While the validity checker has high recall, it still relies on LLM judgments, which may introduce subtle biases. Stronger programmatic checks or human auditing could enhance credibility.
Improvement strategies only cover representative methods and do not systematically reproduce all instruction-following enhancement techniques.

vs IFEval: IFEval assesses whether a single prompt meets constraints; IFEval++ assesses whether multiple subtle expressions of the same intent are met.
vs Multi-constraint benchmarks: FollowBench and CFBench emphasize constraint types and complexity coverage, while this work emphasizes consistency across semantically proximate samples.
vs pass@k: pass@k represents stability across multiple samplings of the same prompt; reliable@k represents stability across different cousin prompts.
Insight: Future LLM evaluations should include a local perturbation family for every core sample.
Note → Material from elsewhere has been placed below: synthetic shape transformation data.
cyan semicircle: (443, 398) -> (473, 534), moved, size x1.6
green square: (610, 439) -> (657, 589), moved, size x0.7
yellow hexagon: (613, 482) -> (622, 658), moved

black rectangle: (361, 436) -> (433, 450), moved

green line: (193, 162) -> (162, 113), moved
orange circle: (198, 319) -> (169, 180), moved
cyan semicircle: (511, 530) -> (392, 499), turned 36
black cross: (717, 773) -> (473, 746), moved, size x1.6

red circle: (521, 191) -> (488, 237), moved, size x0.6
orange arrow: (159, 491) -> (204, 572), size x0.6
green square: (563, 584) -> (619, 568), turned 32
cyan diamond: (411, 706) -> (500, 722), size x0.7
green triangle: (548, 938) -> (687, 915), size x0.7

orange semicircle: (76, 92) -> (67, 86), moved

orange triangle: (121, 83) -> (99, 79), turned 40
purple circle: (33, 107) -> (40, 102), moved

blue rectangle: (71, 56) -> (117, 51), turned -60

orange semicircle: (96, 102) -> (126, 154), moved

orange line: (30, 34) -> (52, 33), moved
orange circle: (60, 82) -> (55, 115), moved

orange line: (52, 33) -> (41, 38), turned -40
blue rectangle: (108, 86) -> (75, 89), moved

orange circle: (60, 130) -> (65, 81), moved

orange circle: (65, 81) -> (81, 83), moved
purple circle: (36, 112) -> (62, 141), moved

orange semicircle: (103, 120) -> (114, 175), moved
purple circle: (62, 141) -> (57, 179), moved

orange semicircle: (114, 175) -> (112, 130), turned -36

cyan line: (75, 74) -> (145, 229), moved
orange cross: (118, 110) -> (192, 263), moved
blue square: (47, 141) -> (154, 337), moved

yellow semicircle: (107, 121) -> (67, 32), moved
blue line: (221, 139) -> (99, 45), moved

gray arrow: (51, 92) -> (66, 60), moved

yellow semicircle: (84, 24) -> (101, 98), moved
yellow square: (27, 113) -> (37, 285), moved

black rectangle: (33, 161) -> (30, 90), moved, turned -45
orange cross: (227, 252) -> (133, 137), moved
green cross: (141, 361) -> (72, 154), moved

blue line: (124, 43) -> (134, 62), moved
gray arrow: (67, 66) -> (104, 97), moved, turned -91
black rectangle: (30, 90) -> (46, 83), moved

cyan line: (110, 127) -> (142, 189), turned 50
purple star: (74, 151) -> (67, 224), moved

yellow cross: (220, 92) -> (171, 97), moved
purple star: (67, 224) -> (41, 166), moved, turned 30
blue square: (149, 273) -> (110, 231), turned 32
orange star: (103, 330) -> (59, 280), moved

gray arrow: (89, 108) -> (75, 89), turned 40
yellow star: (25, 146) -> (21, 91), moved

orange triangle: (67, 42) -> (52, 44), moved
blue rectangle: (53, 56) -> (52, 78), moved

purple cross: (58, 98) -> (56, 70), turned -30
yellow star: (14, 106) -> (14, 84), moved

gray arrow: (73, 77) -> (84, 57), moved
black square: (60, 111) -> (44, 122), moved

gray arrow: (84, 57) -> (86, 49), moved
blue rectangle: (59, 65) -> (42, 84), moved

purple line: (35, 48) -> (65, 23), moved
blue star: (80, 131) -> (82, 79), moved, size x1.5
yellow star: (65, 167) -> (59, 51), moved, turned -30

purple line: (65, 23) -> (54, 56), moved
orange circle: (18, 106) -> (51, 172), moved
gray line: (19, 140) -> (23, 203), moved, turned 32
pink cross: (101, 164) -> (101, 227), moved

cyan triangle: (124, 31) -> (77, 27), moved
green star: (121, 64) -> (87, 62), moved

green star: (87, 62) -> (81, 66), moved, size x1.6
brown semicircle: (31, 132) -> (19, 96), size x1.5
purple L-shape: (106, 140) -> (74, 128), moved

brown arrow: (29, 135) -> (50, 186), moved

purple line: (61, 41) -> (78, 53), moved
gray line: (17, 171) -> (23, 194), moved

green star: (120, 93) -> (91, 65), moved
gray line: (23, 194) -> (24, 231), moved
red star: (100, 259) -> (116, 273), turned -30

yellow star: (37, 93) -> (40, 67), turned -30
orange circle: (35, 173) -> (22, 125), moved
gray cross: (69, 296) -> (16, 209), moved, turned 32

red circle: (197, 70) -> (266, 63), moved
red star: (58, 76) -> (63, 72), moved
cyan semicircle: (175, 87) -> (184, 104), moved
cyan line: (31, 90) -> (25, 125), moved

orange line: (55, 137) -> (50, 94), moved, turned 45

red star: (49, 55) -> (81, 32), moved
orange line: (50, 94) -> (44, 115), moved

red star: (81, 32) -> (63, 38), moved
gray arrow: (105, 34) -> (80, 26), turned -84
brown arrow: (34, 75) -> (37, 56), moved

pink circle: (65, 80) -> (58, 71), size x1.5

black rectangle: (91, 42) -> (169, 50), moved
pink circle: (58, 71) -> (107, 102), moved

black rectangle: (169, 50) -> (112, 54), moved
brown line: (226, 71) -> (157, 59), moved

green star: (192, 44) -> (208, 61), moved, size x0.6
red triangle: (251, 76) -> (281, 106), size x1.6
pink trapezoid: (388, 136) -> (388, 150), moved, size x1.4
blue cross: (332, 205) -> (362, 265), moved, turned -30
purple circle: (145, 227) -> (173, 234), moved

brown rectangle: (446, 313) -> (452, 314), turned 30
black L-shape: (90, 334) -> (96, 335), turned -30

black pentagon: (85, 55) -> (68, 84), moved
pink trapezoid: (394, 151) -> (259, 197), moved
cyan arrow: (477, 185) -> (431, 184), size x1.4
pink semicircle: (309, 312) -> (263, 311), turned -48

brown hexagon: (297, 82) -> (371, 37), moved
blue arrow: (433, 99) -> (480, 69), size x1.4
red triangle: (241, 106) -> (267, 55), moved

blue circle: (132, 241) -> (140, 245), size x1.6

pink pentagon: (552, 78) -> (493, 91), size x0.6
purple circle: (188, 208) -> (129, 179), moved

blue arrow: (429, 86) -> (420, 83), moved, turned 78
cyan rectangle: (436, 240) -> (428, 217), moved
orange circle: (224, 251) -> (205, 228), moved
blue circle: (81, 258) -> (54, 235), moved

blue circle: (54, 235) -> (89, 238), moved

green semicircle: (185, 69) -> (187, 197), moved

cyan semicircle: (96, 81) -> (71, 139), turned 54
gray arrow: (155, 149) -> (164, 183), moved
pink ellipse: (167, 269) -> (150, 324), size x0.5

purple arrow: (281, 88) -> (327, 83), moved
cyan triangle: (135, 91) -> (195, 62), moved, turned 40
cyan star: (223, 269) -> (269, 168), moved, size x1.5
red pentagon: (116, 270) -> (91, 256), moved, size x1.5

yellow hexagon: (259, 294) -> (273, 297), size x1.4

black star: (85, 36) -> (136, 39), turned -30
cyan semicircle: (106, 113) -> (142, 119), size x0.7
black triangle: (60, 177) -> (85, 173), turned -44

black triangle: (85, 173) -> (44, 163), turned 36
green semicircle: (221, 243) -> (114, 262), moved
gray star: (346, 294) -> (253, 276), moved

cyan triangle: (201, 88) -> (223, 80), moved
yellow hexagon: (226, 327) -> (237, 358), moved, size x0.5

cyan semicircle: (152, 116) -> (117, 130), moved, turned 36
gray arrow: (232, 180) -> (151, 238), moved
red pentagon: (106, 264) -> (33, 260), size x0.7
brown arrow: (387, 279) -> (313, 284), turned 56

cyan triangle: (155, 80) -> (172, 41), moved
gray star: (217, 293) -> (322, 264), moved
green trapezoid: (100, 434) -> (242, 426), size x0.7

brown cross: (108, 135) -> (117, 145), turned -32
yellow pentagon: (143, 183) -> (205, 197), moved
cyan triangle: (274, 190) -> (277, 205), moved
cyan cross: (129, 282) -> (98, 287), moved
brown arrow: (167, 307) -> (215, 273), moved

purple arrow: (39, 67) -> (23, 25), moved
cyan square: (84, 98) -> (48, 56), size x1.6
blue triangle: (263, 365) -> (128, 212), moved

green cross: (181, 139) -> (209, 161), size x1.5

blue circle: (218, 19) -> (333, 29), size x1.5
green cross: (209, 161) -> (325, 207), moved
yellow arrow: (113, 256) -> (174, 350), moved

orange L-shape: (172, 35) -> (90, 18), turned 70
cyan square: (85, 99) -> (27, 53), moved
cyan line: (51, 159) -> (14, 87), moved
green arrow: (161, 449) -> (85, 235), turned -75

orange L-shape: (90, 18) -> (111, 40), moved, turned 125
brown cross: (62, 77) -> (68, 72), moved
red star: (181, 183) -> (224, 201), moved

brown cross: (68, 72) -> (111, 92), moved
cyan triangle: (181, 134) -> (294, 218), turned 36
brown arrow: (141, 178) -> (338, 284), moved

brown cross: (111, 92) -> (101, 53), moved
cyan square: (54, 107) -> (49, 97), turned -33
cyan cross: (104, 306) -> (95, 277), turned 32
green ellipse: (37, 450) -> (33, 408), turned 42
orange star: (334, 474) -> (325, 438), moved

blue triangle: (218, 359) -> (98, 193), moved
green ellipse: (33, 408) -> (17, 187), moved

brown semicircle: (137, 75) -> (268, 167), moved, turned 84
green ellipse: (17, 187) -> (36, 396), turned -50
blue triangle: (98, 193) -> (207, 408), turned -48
Model scores should reflect not just "how many tasks were solved" but "consistency across the same capability."

Rating¶

Novelty: ⭐⭐⭐⭐⭐ reliable@k is simple and powerful, making prompt-level stability evaluable at scale.
Experimental Thoroughness: ⭐⭐⭐⭐⭐ Covers 46 models and analyzes scale, time, reasoning, enhancement types, and improvement paths.
Writing Quality: ⭐⭐⭐⭐☆ Clear structure with intuitive examples; dense tables require attention to metric definitions.
Value: ⭐⭐⭐⭐⭐ Direct reference value for LLM evaluation, model release reports, and reliable service monitoring.